Freight Market Update: March 28, 2023
Ocean and air freight rates and trends; customs and trade industry news plus Covid-19 impacts for the week of March 28, 2023.
Trends To Watch
- [Ocean] Demand on the Far East Westbound (FEWB) lane has been down due to a combination of high inflation, inventory overages, and geopolitical instability—a rebound is expected in early April.
- [Air] Asia-EU routes are continuing to see soft demand, which means rates are down and capacity is up.
- [Air] On Asia-N. America routes providers are adding flights to the schedule, but a true recovery is not expected until Q3 thanks in part to importers still selling through existing inventory.
- [Air] Capacity out of Europe continues to increase, thanks in large part to the ongoing return of regularly scheduled passenger flights.
- Recommendations: For most modes and routes, take advantage of the soft market with widely available capacity and rates mostly in line with 2019 numbers.
With the 2023 ocean freight Request For Proposal (RFP) season hitting full stride, we’re expecting to see fixed rates settle, by mid-April, to around 30% higher than current floating rates, which will put them nearly 70% lower than last year.
Overall market conditions in Q2 will dictate which way rates go from there, however we see three scenarios as most likely to take shape. In scenario one, floating rates will remain well below fixed. This could potentially lead to a rash of service cancellations and reductions in capacity as carriers try to close the gap between fixed and floating rates.
Scenario two would see fixed and floating rates coming into rough alignment. This parity between supply and demand would be the closest to what we saw pre-pandemic.
And scenario three has floating rates climbing steadily until they surpass fixed at some point later in the year. This would be the outcome if carriers pull an excess of capacity in response to spot rates dropping too low.
With the end of RFP quickly approaching, our recommendations for those of you still on the fence or without signed contracts has shifted a bit.
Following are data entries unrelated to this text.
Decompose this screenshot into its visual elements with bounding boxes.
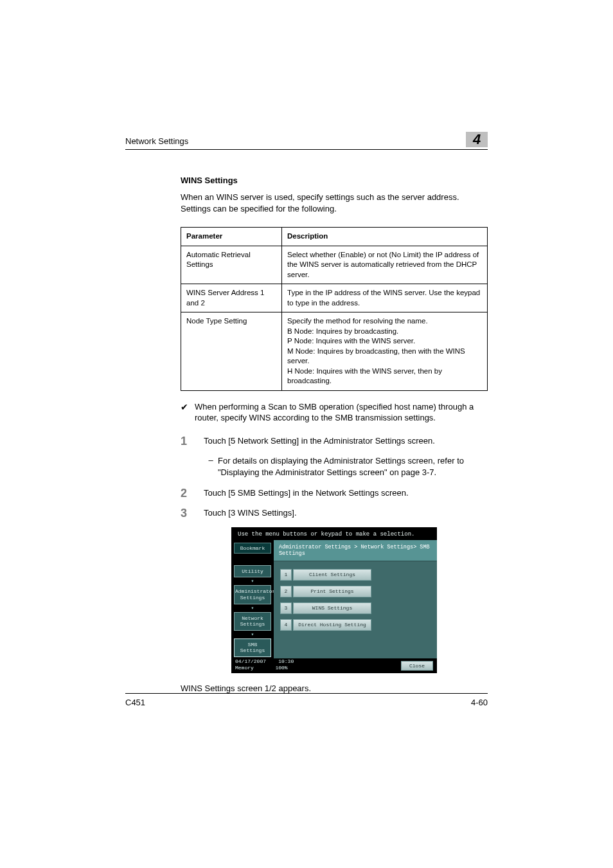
menu-item-print[interactable]: 2 Print Settings xyxy=(280,586,431,597)
menu-label: Print Settings xyxy=(293,586,371,597)
section-intro: When an WINS server is used, specify set… xyxy=(181,192,488,214)
step-text: Touch [5 SMB Settings] in the Network Se… xyxy=(204,487,409,500)
step: 2 Touch [5 SMB Settings] in the Network … xyxy=(181,487,488,500)
menu-label: WINS Settings xyxy=(293,602,371,614)
after-screenshot-text: WINS Settings screen 1/2 appears. xyxy=(181,683,488,693)
breadcrumb: Administrator Settings > Network Setting… xyxy=(274,540,437,561)
substep: – For details on displaying the Administ… xyxy=(181,455,488,478)
substep-text: For details on displaying the Administra… xyxy=(218,455,488,478)
device-screenshot: Use the menu buttons or keypad to make a… xyxy=(231,527,437,673)
dash-icon: – xyxy=(204,455,218,478)
bookmark-button[interactable]: Bookmark xyxy=(234,543,271,554)
ss-footer: 04/17/2007 10:30 Memory 100% Close xyxy=(231,658,437,673)
step: 3 Touch [3 WINS Settings]. xyxy=(181,507,488,520)
header-section-title: Network Settings xyxy=(125,136,188,147)
ss-mem-label: Memory xyxy=(235,665,254,671)
menu-number: 3 xyxy=(280,602,292,614)
note-line: ✔ When performing a Scan to SMB operatio… xyxy=(181,401,488,424)
footer-right: 4-60 xyxy=(471,698,488,707)
step-text: Touch [3 WINS Settings]. xyxy=(204,507,297,520)
table-row: Node Type Setting Specify the method for… xyxy=(181,312,488,391)
td-param: Node Type Setting xyxy=(181,312,282,391)
menu-number: 4 xyxy=(280,619,292,631)
menu-number: 1 xyxy=(280,569,292,581)
sidebar-item-network[interactable]: Network Settings xyxy=(234,612,271,631)
page-header: Network Settings 4 xyxy=(125,132,488,150)
chevron-down-icon: ▾ xyxy=(234,579,271,584)
checkmark-icon: ✔ xyxy=(181,401,195,413)
td-param: Automatic Retrieval Settings xyxy=(181,246,282,284)
td-desc: Type in the IP address of the WINS serve… xyxy=(282,284,488,312)
td-param: WINS Server Address 1 and 2 xyxy=(181,284,282,312)
ss-topbar: Use the menu buttons or keypad to make a… xyxy=(231,527,437,540)
menu-label: Direct Hosting Setting xyxy=(293,619,371,631)
step-number: 3 xyxy=(181,507,204,519)
chevron-down-icon: ▾ xyxy=(234,632,271,637)
th-parameter: Parameter xyxy=(181,228,282,246)
table-row: Automatic Retrieval Settings Select whet… xyxy=(181,246,488,284)
table-row: WINS Server Address 1 and 2 Type in the … xyxy=(181,284,488,312)
step-text: Touch [5 Network Setting] in the Adminis… xyxy=(204,435,435,448)
sidebar-item-admin[interactable]: Administrator Settings xyxy=(234,585,271,604)
ss-main: Administrator Settings > Network Setting… xyxy=(274,540,437,658)
td-desc: Specify the method for resolving the nam… xyxy=(282,312,488,391)
menu-number: 2 xyxy=(280,586,292,597)
page-footer: C451 4-60 xyxy=(125,693,488,707)
step-number: 2 xyxy=(181,487,204,499)
note-text: When performing a Scan to SMB operation … xyxy=(195,401,488,424)
sidebar-item-smb[interactable]: SMB Settings xyxy=(234,638,271,657)
parameter-table: Parameter Description Automatic Retrieva… xyxy=(181,227,488,391)
section-heading: WINS Settings xyxy=(181,176,488,185)
menu-item-direct-hosting[interactable]: 4 Direct Hosting Setting xyxy=(280,619,431,631)
ss-time: 10:30 xyxy=(278,658,294,664)
ss-status: 04/17/2007 10:30 Memory 100% xyxy=(235,658,401,671)
step-number: 1 xyxy=(181,435,204,447)
ss-mem-val: 100% xyxy=(275,665,287,671)
footer-left: C451 xyxy=(125,698,145,707)
step: 1 Touch [5 Network Setting] in the Admin… xyxy=(181,435,488,448)
menu-label: Client Settings xyxy=(293,569,371,581)
chapter-number: 4 xyxy=(466,132,488,147)
menu-item-wins[interactable]: 3 WINS Settings xyxy=(280,602,431,614)
td-desc: Select whether (Enable) or not (No Limit… xyxy=(282,246,488,284)
ss-sidebar: Bookmark Utility ▾ Administrator Setting… xyxy=(231,540,274,658)
chevron-down-icon: ▾ xyxy=(234,606,271,611)
close-button[interactable]: Close xyxy=(401,661,433,671)
sidebar-item-utility[interactable]: Utility xyxy=(234,565,271,578)
ss-date: 04/17/2007 xyxy=(235,658,266,664)
th-description: Description xyxy=(282,228,488,246)
menu-item-client[interactable]: 1 Client Settings xyxy=(280,569,431,581)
Keeping in mind the scenarios above, here are six updated suggestions:
- Diversify strategy across fixed and floating contracts. If a portion of your volume stays consistent throughout the year, consider putting that on a fixed contract and playing the spot rate with your more variable volume.
- If you lock rates, choose the most stable corridors with less seasonality, etc.
- If you plan to play the spot market, consider indexed rates. This reduces the headaches of quoting and re-quoting.
- Consider fixed rate levels, seasonality of your product lines, peak season expectations, and commodity type when building your strategy for the year.
- Determine the rate that would hit your financial goals and if the market gets there, sign. If it doesn’t, then decide how to hedge your bets.
- Make sure your rates cover more than 1 shipping line or alliance. Without this diversity you risk seeing reliability that may not be where you want it to be.
For a deeper dive on this and other aspects of the 2023 RFP season, please see our recent blog post Four Winning Strategies for a Successful Transpacific Ocean Freight RFP Season 2023. Or you can watch the on-demand version of our recent Logistics Rewired webinar, Navigating the 2023 Ocean RFP Season.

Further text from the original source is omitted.